#### Material supplied
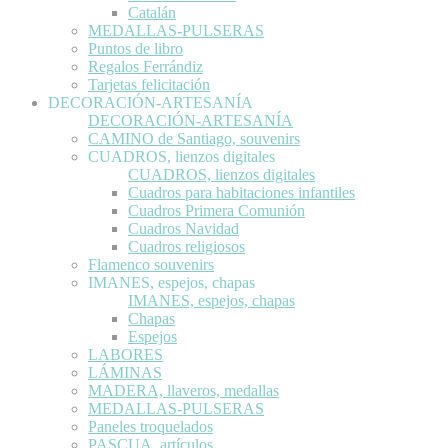
Catalán
MEDALLAS-PULSERAS
Puntos de libro
Regalos Ferrándiz
Tarjetas felicitación
DECORACIÓN-ARTESANÍA
DECORACIÓN-ARTESANÍA
CAMINO de Santiago, souvenirs
CUADROS, lienzos digitales
CUADROS, lienzos digitales
Cuadros para habitaciones infantiles
Cuadros Primera Comunión
Cuadros Navidad
Cuadros religiosos
Flamenco souvenirs
IMANES, espejos, chapas
IMANES, espejos, chapas
Chapas
Espejos
LABORES
LÁMINAS
MADERA, llaveros, medallas
MEDALLAS-PULSERAS
Paneles troquelados
PASCUA, artículos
########
[Problem requirements]: Print the material exactly as given, but not the pictures.

[Expected answer]:
Catalán
MEDALLAS-PULSERAS
Puntos de libro
Regalos Ferrándiz
Tarjetas felicitación
DECORACIÓN-ARTESANÍA
DECORACIÓN-ARTESANÍA
CAMINO de Santiago, souvenirs
CUADROS, lienzos digitales
CUADROS, lienzos digitales
Cuadros para habitaciones infantiles
Cuadros Primera Comunión
Cuadros Navidad
Cuadros religiosos
Flamenco souvenirs
IMANES, espejos, chapas
IMANES, espejos, chapas
Chapas
Espejos
LABORES
LÁMINAS
MADERA, llaveros, medallas
MEDALLAS-PULSERAS
Paneles troquelados
PASCUA, artículos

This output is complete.